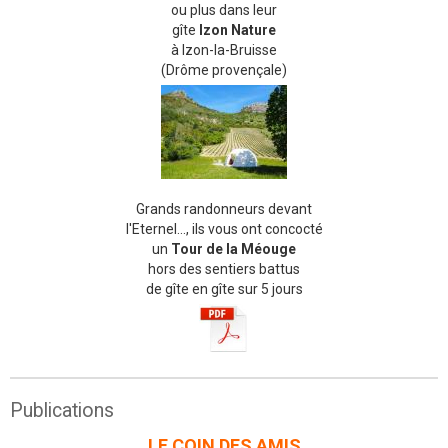
ou plus dans leur
gîte
Izon Nature
à Izon-la-Bruisse
(Drôme provençale)
Grands randonneurs devant
l'Eternel..., ils vous ont concocté
un
Tour de la Méouge
hors des sentiers battus
de gîte en gîte sur 5 jours
Publications
LE COIN DES AMIS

=== Exercise goal ===
Give the lines of the entries above exactly as they appear, leaving out each picture.

=== Written response ===
ou plus dans leur
gîte
Izon Nature
à Izon-la-Bruisse
(Drôme provençale)
Grands randonneurs devant
l'Eternel..., ils vous ont concocté
un
Tour de la Méouge
hors des sentiers battus
de gîte en gîte sur 5 jours
Publications
LE COIN DES AMIS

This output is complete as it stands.